Spitalfields Music Announces 2024 Programme

Hebrides Ensemble, appearing as part of the Spitalfields Music Festival

Spitalfields Music has announced the full programme for its 2024 Festival, which will take place from 27 June – 10 July at iconic spaces and venues throughout East London. World premieres, cutting-edge new music, cross-artform collaborations and classic repertoire sits at the heart of the festival, which celebrates the extraordinary breadth of classical music.

Curated by Spitalfields Music Chief Executive, Sarah Gee, the 2024 festival places a particular focus on the work of women and female-identifying composers and brings together acclaimed national and international artists of different styles, traditions, genres and artforms for two weeks of unique performances in beautiful and quirky venues. Tickets are on sale now.

Sarah Gee states: “This year, we have drawn inspiration from local history by showcasing works linked to our street markets, our own Royal Palace, and new neighbours, The Vagina Museum.  We’re inviting people to join us in singing some of Fleetwod Mac’s greatest hits – one of the UK’s great bands, and founded by a Bethnal Green local lad – and we’re presenting the world-famous Academy of St. Martin in the Fields for the first time, in a glorious evening of music for string orchestra, including a memorial to Stephen Lawrence, over 30 years since his murder. We’ll also have four walking tours, so people have the chance to understand more about the area of London we’re so proud to call home.

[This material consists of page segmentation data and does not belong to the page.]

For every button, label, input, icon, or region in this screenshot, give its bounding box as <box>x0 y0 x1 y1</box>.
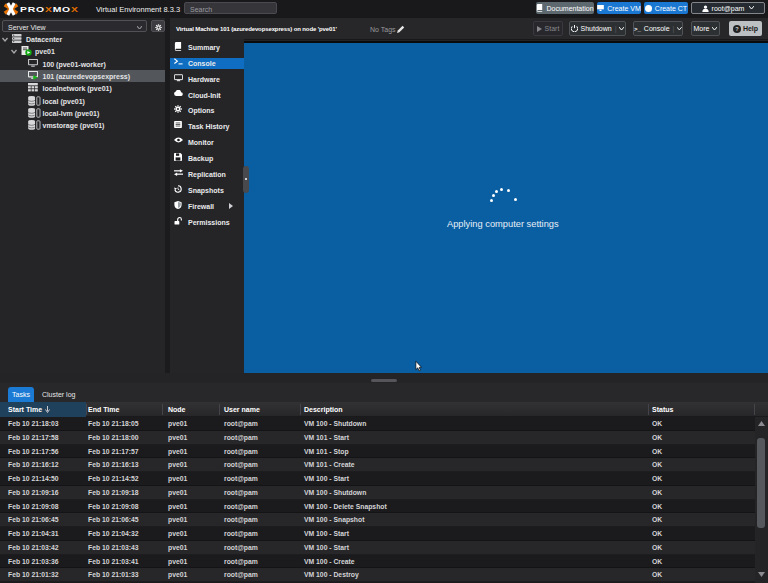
svg-text:?: ? <box>735 26 739 32</box>
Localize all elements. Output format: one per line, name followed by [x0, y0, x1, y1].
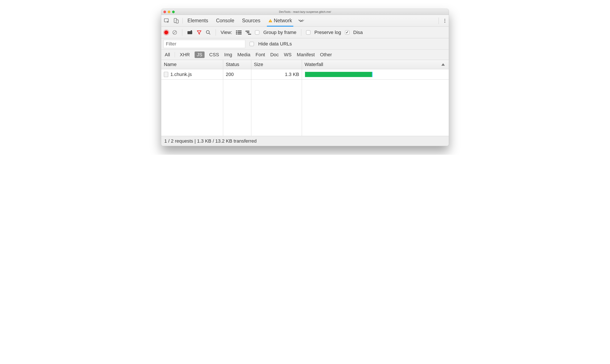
clear-icon[interactable]: [172, 30, 177, 35]
svg-rect-7: [191, 30, 192, 32]
preserve-log-label: Preserve log: [314, 30, 341, 35]
svg-rect-13: [236, 34, 237, 34]
warning-icon: [268, 19, 273, 23]
svg-rect-3: [270, 20, 271, 21]
svg-rect-2: [176, 20, 178, 23]
svg-rect-10: [238, 30, 242, 31]
separator: [182, 29, 182, 36]
window-titlebar: DevTools - react-lazy-suspense.glitch.me…: [161, 9, 449, 15]
svg-rect-6: [187, 31, 192, 34]
network-table: Name Status Size Waterfall 1.chunk.js 20…: [161, 60, 449, 136]
cell-size[interactable]: 1.3 KB: [251, 69, 302, 80]
svg-rect-16: [247, 32, 249, 33]
type-css[interactable]: CSS: [209, 52, 220, 58]
hide-data-urls-label: Hide data URLs: [258, 41, 292, 47]
cell-status[interactable]: 200: [223, 69, 251, 80]
type-doc[interactable]: Doc: [270, 52, 279, 58]
svg-rect-4: [270, 21, 271, 22]
toggle-device-icon[interactable]: [173, 18, 179, 24]
inspect-element-icon[interactable]: [164, 18, 169, 24]
panel-tabstrip: Elements Console Sources Network: [161, 15, 449, 27]
svg-rect-15: [246, 31, 249, 32]
tab-label: Network: [274, 18, 292, 24]
col-status[interactable]: Status: [223, 60, 251, 69]
waterfall-bar: [305, 72, 373, 77]
window-title: DevTools - react-lazy-suspense.glitch.me…: [161, 10, 449, 13]
group-by-frame-checkbox[interactable]: [255, 30, 259, 35]
type-other[interactable]: Other: [320, 52, 332, 58]
tabs-overflow-button[interactable]: [292, 19, 304, 23]
filter-bar: Hide data URLs: [161, 38, 449, 50]
capture-screenshots-icon[interactable]: [187, 30, 193, 35]
col-size[interactable]: Size: [251, 60, 302, 69]
col-waterfall[interactable]: Waterfall: [302, 60, 449, 69]
cell-waterfall[interactable]: [302, 69, 449, 80]
view-label: View:: [221, 30, 232, 35]
svg-rect-17: [248, 34, 251, 35]
tab-label: Elements: [187, 18, 208, 24]
filter-input[interactable]: [163, 40, 245, 48]
type-media[interactable]: Media: [237, 52, 251, 58]
type-all[interactable]: All: [164, 52, 170, 58]
tab-sources[interactable]: Sources: [242, 15, 260, 26]
large-rows-icon[interactable]: [236, 30, 242, 35]
request-name: 1.chunk.js: [170, 72, 192, 77]
group-by-frame-label: Group by frame: [263, 30, 296, 35]
disable-cache-checkbox[interactable]: [345, 30, 349, 35]
svg-rect-11: [236, 32, 237, 33]
record-button[interactable]: [164, 30, 168, 34]
type-manifest[interactable]: Manifest: [296, 52, 315, 58]
network-toolbar: View: Group by frame Preserve log Disa: [161, 27, 449, 38]
tab-console[interactable]: Console: [216, 15, 234, 26]
network-statusbar: 1 / 2 requests | 1.3 KB / 13.2 KB transf…: [161, 136, 449, 146]
tab-label: Sources: [242, 18, 260, 24]
svg-rect-14: [238, 34, 242, 34]
tab-elements[interactable]: Elements: [187, 15, 208, 26]
col-waterfall-label: Waterfall: [305, 62, 323, 67]
tab-network[interactable]: Network: [268, 15, 292, 26]
svg-point-8: [206, 30, 209, 34]
more-options-icon[interactable]: [443, 19, 446, 23]
tab-label: Console: [216, 18, 234, 24]
disable-cache-label: Disa: [353, 30, 363, 35]
separator: [175, 52, 175, 57]
filter-icon[interactable]: [196, 30, 202, 35]
script-file-icon: [164, 72, 168, 77]
cell-name[interactable]: 1.chunk.js: [161, 69, 223, 80]
preserve-log-checkbox[interactable]: [306, 30, 311, 35]
type-font[interactable]: Font: [255, 52, 265, 58]
search-icon[interactable]: [206, 30, 211, 35]
separator: [216, 29, 216, 36]
request-type-filterbar: All XHR JS CSS Img Media Font Doc WS Man…: [161, 50, 449, 60]
type-xhr[interactable]: XHR: [179, 52, 190, 58]
type-ws[interactable]: WS: [284, 52, 292, 58]
svg-rect-9: [236, 30, 237, 31]
devtools-window: DevTools - react-lazy-suspense.glitch.me…: [161, 9, 449, 146]
panel-tabs: Elements Console Sources Network: [187, 15, 292, 26]
sort-asc-icon: [441, 64, 445, 66]
col-name[interactable]: Name: [161, 60, 223, 69]
svg-rect-12: [238, 32, 242, 33]
overview-icon[interactable]: [246, 30, 251, 35]
type-js[interactable]: JS: [195, 52, 205, 58]
separator: [439, 17, 439, 24]
hide-data-urls-checkbox[interactable]: [250, 42, 254, 46]
type-img[interactable]: Img: [224, 52, 233, 58]
table-empty-area: [161, 80, 449, 136]
status-summary: 1 / 2 requests | 1.3 KB / 13.2 KB transf…: [164, 138, 257, 144]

Young Londoners feature through performances by over a hundred singers from local primary schools, and a whimsical look at advertising through the ages, including an interactive market stall.  We’re also partnering with the Royal Academy of Music to take performances into local schools, ensuring everyone has access to music of the highest quality on their doorsteps.

We’re profiling music about climate change, grief and loss, and female-identifying truck drivers, so there’s something for everyone. We’re seeking out lesser-heard composers whose work deserves a wider audience, so there will be unmissable moments.  But underpinning everything we do are the twin imperatives to shine a light on fascinating stories from today and the past, and to make the experience of sharing music with others a joyful, welcoming and enriching experience.”

Programme highlights include:

  • Nardus Williams and Elizabeth Kenny present a concert celebrating East London’s cosmopolitan history including the influence of immigrants on the city – featuring a world premiere by Roderick Williams and Dr Rommi Smith, alongside music by Henry VIII, Henry Purcell, Daniel Bacheler, Alfonso Ferrabosco and José Marin.
  • Cabaret takes centre stage at the Vagina Museum shining a light on the women who wrote and performed songs that said the unsayable and poked fun at the establishment – featuring never-before heard pieces performed by Anna Pool, Amy J Payne and Erika Gundesen.
  • Manchester Collective return to the festival with a concert of contemporary music at Village Underground featuring the world premiere of a new piece by Jocelyn Campbell alongside music by Imogen Holst, Errollyn Wallen, Missy Mazzoli, Dobrinka Tabakova, Kaija Saariaho and Edmund Finnis.
  • Celebrating 35 years of NMC Recordings, the award-winning record label and arts charity, with a performance featuring many of the artists and work that they have championed over the past three and a half decades.
  • Composer Emily Levy and Writer-Director Mella Faye present the London premiere of Me Without You at Metronome London, a highly personal exploration of love, loss and survival told through music, dance and recorded interviews.
  • The Academy of St. Martin in the Fields make their festival debut with an evening of music for strings, featuring Edward Elgar, Benjamin Britten, Philip Herbert, Ruth Gipps, William Walton and Jonathan Woolgar at a Hawksmoor church close to the Thames.
  • Experimental composer and artist Néfur, who was shortlisted for the BBC Sound of the Year Awards 2021, gives the first live performance of her new album The Water, The Lover which combines her voice with the sounds of disappearing Icelandic glaciers.
  • GBSR Duo and composer, multi-instrumentalist and multimedia artist CHAINES combine amplified percussion, keys and vocals with electronically processed sounds, as they undertake an imaginary autopsy in the World Premiere of Autopsy of an Aberration.
  • Stephanie Lamprea and the Hebrides Ensemble perform three pieces that imagine the story behind Pierrot the clown – Arnold Schoenberg’s Pierrot Lunaire, Helen Grime’s Seven Pierrot Miniatures and a World Premiere from Electra Perivolaris.
  • The Carice Singers perform Berio’s Cries of London, inspired by the street sellers of the city’s markets, alongside the London premieres of six new choral works by emerging composers – as the final chapter of the partnership between Spitalfields Music and Cheltenham Music Festival.
  • An evening of choral music from Byrd, Tallis, de Monte, Weelkes and Gibbons performed by Choir of the Chapels Royal, at the Church of St. Peter ad Vincula, Tower of London where it has been sung for over 400 years.